- WORK TASK:
Would you please output, word for word, the span of the listing below that opens on the line containing "Image resolution: width=768, height=1238." and closes on the line containing "Terms & Conditions"? Include both ends and nothing more.

- DATA UNDER STUDY:
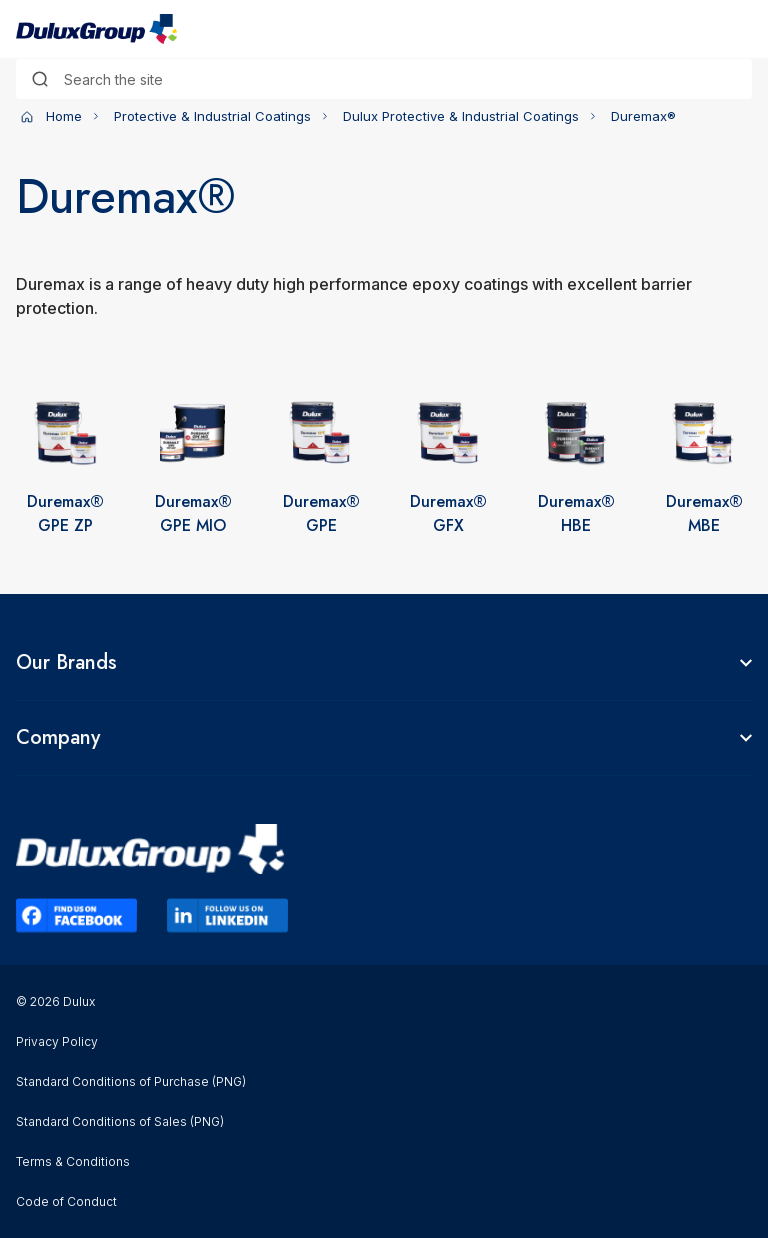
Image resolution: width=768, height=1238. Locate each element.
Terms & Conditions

* * *

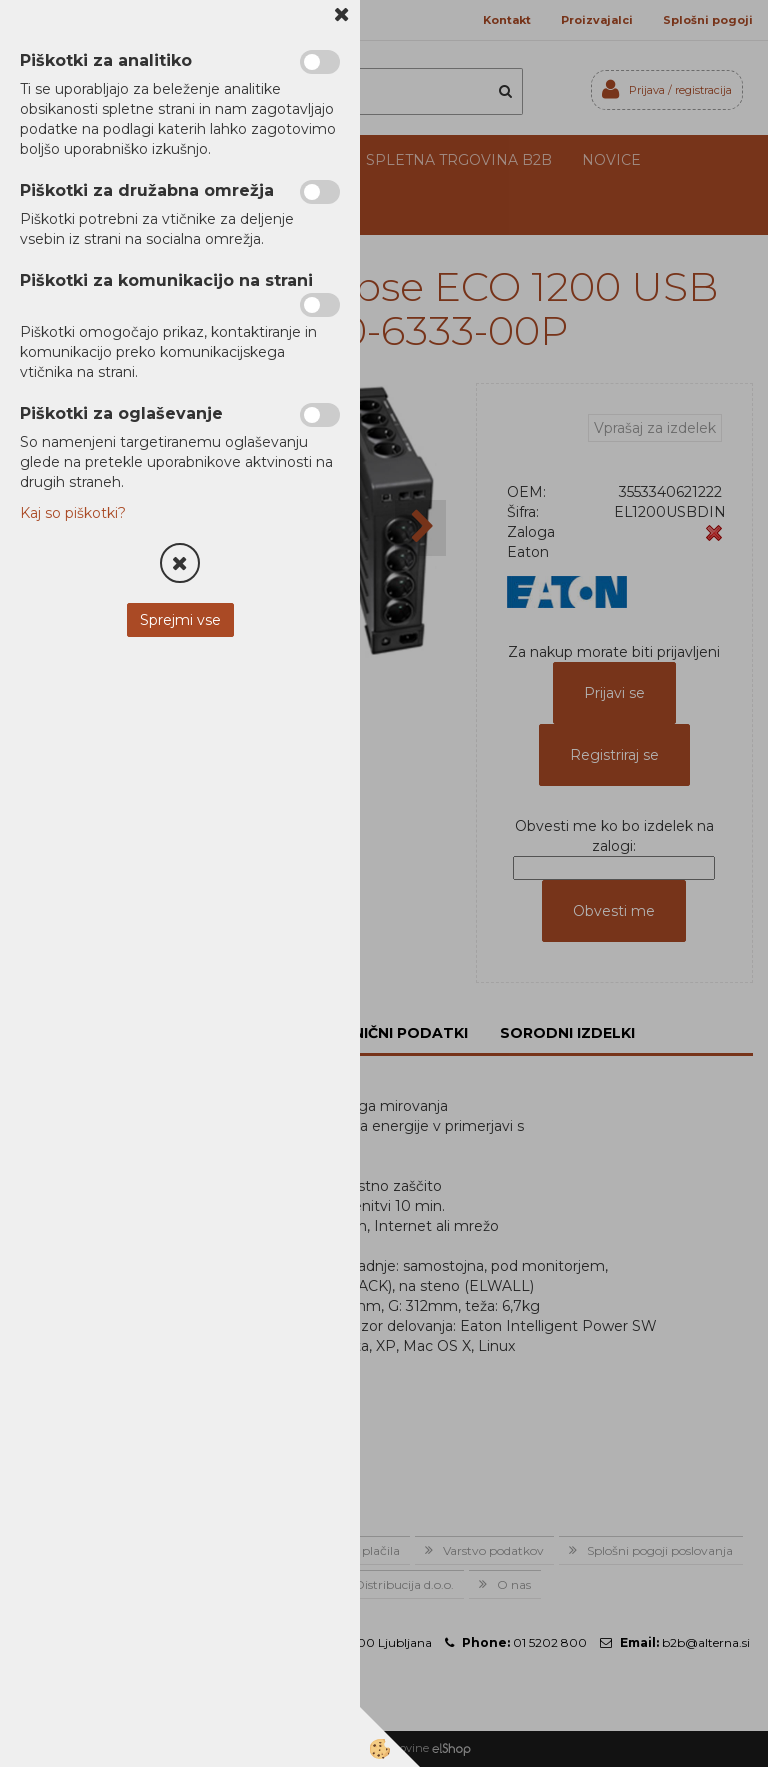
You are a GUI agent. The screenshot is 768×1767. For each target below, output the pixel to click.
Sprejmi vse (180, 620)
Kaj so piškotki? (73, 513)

--

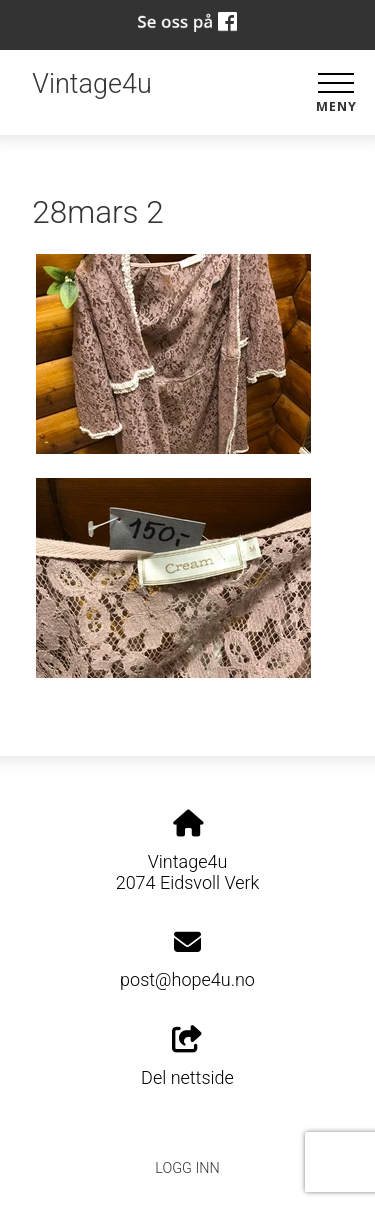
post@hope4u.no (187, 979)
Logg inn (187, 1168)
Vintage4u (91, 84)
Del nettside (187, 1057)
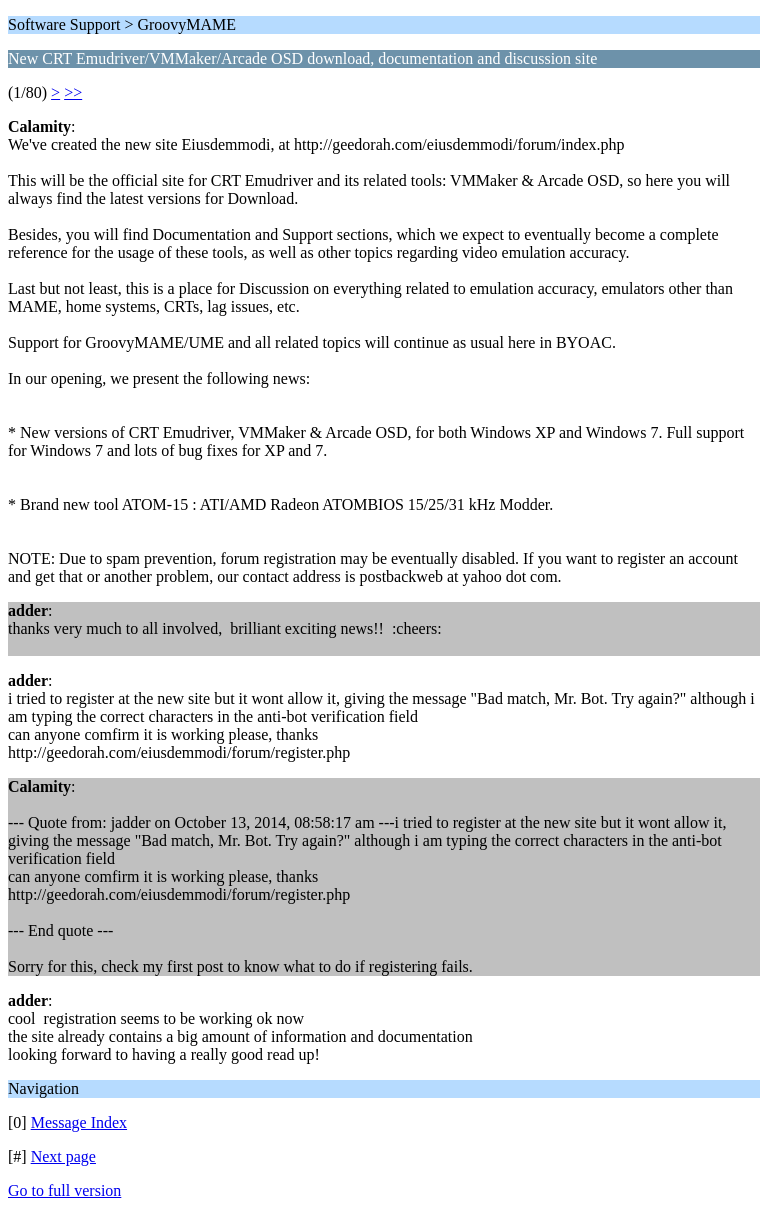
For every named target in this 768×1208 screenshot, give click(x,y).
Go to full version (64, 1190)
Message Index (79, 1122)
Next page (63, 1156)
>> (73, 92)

- ANSWER FOR THIS EXERCISE:
Image resolution: width=768, height=1238. Locate each element.
Terms & Conditions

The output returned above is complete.